## Data excerpts
*** Block opens ***
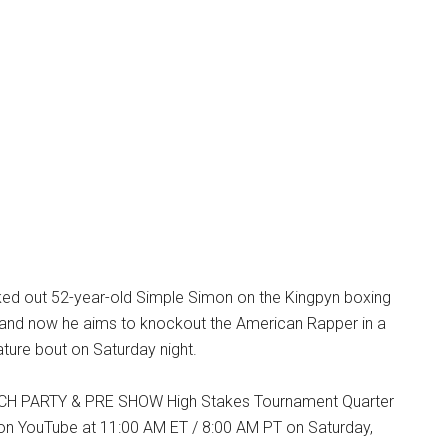
d out 52-year-old Simple Simon on the Kingpyn boxing
and now he aims to knockout the American Rapper in a
ature bout on Saturday night.
H PARTY & PRE SHOW High Stakes Tournament Quarter
 on YouTube at 11:00 AM ET / 8:00 AM PT on Saturday,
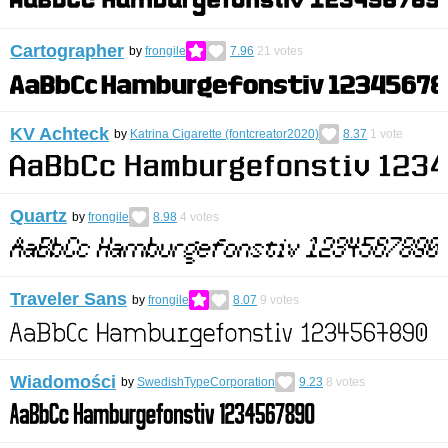
Cartographer
by
frongile
7.96
21
votes
KV Achteck
by
Katrina Cigarette (fontcreator2020)
8.37
1
vote
Quartz
by
frongile
8.98
4
votes
Traveler Sans
by
frongile
8.07
9
votes
Wiadomości
by
SwedishTypeCorporation
9.23
8
votes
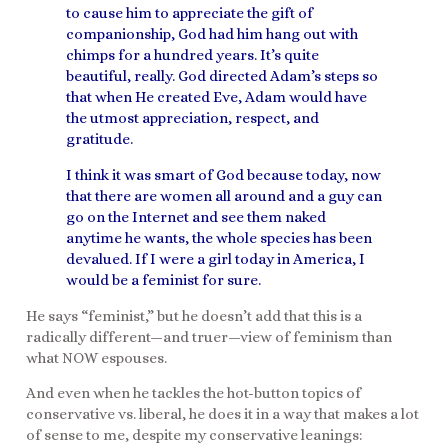
to cause him to appreciate the gift of
companionship, God had him hang out with
chimps for a hundred years. It’s quite
beautiful, really. God directed Adam’s steps so
that when He created Eve, Adam would have
the utmost appreciation, respect, and
gratitude.
I think it was smart of God because today, now
that there are women all around and a guy can
go on the Internet and see them naked
anytime he wants, the whole species has been
devalued. If I were a girl today in America, I
would be a feminist for sure.
He says “feminist,” but he doesn’t add that this is a
radically different—and truer—view of feminism than
what NOW espouses.
And even when he tackles the hot-button topics of
conservative vs. liberal, he does it in a way that makes a lot
of sense to me, despite my conservative leanings:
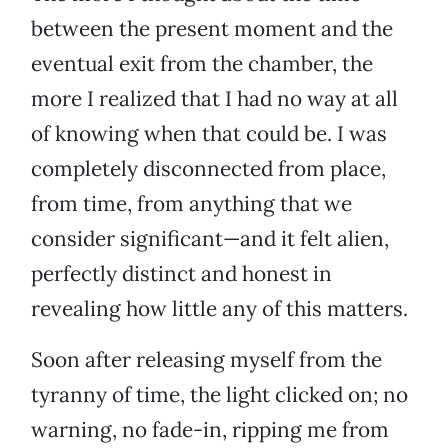
between the present moment and the
eventual exit from the chamber, the
more I realized that I had no way at all
of knowing when that could be. I was
completely disconnected from place,
from time, from anything that we
consider significant—and it felt alien,
perfectly distinct and honest in
revealing how little any of this matters.
Soon after releasing myself from the
tyranny of time, the light clicked on; no
warning, no fade-in, ripping me from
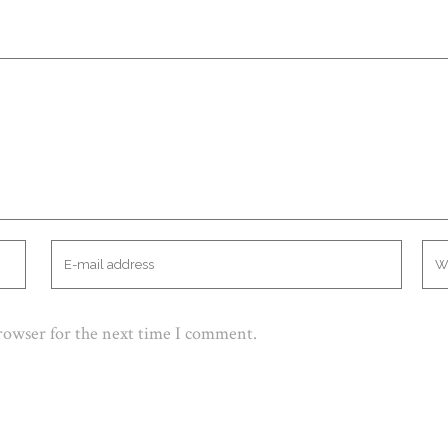
browser for the next time I comment.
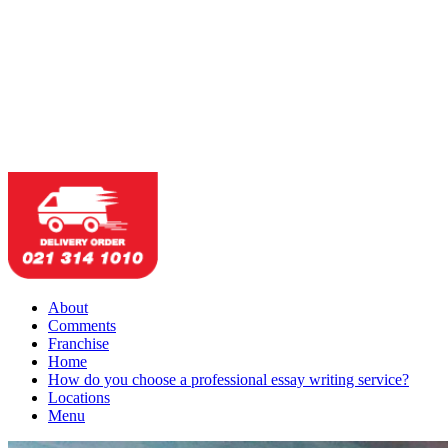
About
Comments
Franchise
Home
How do you choose a professional essay writing service?
Locations
Menu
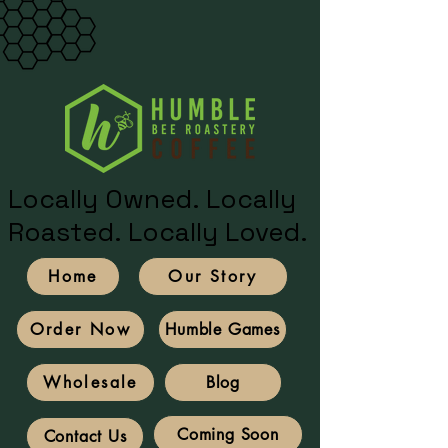
Locally Owned. Locally
Roasted. Locally Loved.
Home
Our Story
Humble Games
Order Now
Blog
Wholesale
Coming Soon
Contact Us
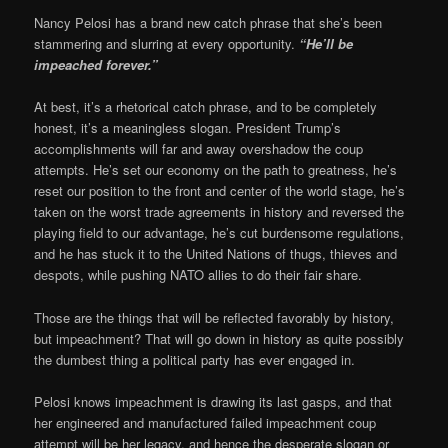
Nancy Pelosi has a brand new catch phrase that she’s been
stammering and slurring at every opportunity.
“He’ll be
impeached forever.”
At best, it’s a rhetorical catch phrase, and to be completely
honest, it’s a meaningless slogan. President Trump’s
accomplishments will far and away overshadow the coup
attempts. He’s set our economy on the path to greatness, he’s
reset our position to the front and center of the world stage, he’s
taken on the worst trade agreements in history and reversed the
playing field to our advantage, he’s cut burdensome regulations,
and he has stuck it to the United Nations of thugs, thieves and
despots, while pushing NATO allies to do their fair share.
Those are the things that will be reflected favorably by history,
but impeachment? That will go down in history as quite possibly
the dumbest thing a political party has ever engaged in.
Pelosi knows impeachment is drawing its last gasps, and that
her engineered and manufactured failed impeachment coup
attempt will be her legacy, and hence the desperate slogan or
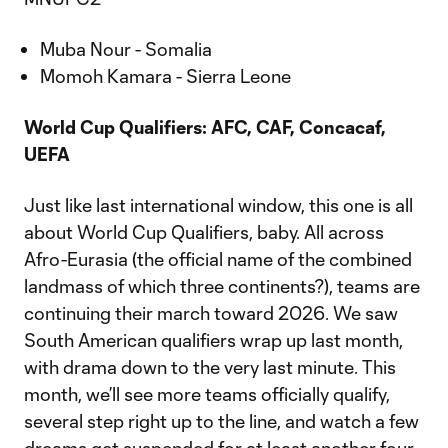
Muba Nour - Somalia
Momoh Kamara - Sierra Leone
World Cup Qualifiers: AFC, CAF, Concacaf,
UEFA
Just like last international window, this one is all
about World Cup Qualifiers, baby. All across
Afro-Eurasia (the official name of the combined
landmass of which three continents?), teams are
continuing their march toward 2026. We saw
South American qualifiers wrap up last month,
with drama down to the very last minute. This
month, we’ll see more teams officially qualify,
several step right up to the line, and watch a few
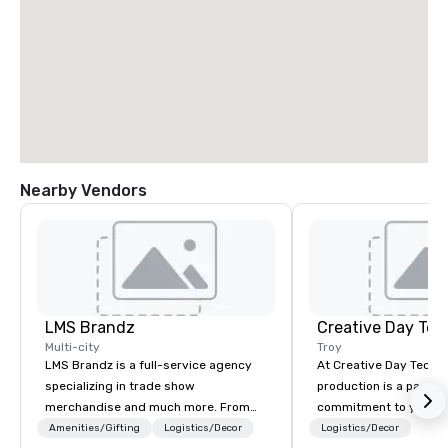
Nearby Vendors
LMS Brandz
Creative Day Tec
Multi-city
Troy
LMS Brandz is a full-service agency
At Creative Day Techno
specializing in trade show
production is a passion p
merchandise and much more. From
commitment to you, y
booth giveaways and branded apparel
attendees goes beyo
Amenities/Gifting
Logistics/Decor
Logistics/Decor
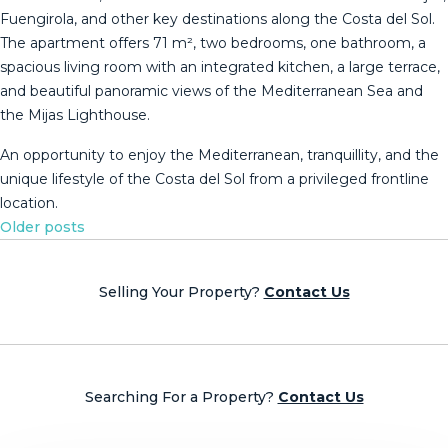
Fuengirola, and other key destinations along the Costa del Sol.
The apartment offers 71 m², two bedrooms, one bathroom, a
spacious living room with an integrated kitchen, a large terrace,
and beautiful panoramic ‌views ‌of ‌the ‌Mediterranean ‌Sea and
‌the ‌Mijas ‌Lighthouse.
An opportunity ‌to enjoy the Mediterranean, tranquillity, ‌and ‌the
unique lifestyle ‌of the Costa ‌del ‌Sol ‌from ‌a ‌privileged ‌frontline
‌location.
Posts
Older posts
navigation
Selling Your Property?
Contact Us
Searching For a Property?
Contact Us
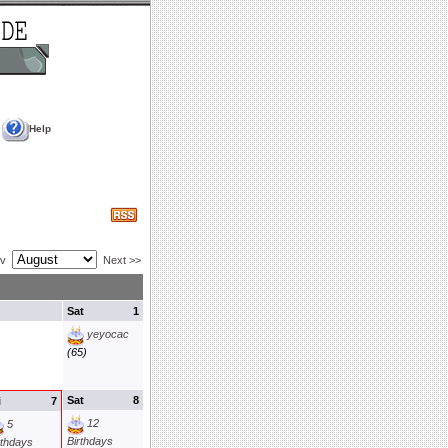
Help
ev
Next >>
Sat
1
yeyocac
(65)
Sat
8
i
7
12
5
Birthdays
rthdays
*** Block closes ***
## Activity
Return exactly the lines of the material above, starting at the line containing "How do you choose" and finishing at the line containing "but impeachment? That", without any pictures.

## Expected answer
How do you choose a professional essay writing service?
Locations
Menu
Locally Owned. Locally
Roasted. Locally Loved.
Home
Our Story
Humble Games
Order Now
Blog
Wholesale
Coming Soon
Contact Us
Nancy Pelosi has a brand new catch phrase that she’s been
stammering and slurring at every opportunity.
“He’ll be
impeached forever.”
At best, it’s a rhetorical catch phrase, and to be completely
honest, it’s a meaningless slogan. President Trump’s
accomplishments will far and away overshadow the coup
attempts. He’s set our economy on the path to greatness, he’s
reset our position to the front and center of the world stage, he’s
taken on the worst trade agreements in history and reversed the
playing field to our advantage, he’s cut burdensome regulations,
and he has stuck it to the United Nations of thugs, thieves and
despots, while pushing NATO allies to do their fair share.
Those are the things that will be reflected favorably by history,
but impeachment? That will go down in history as quite possibly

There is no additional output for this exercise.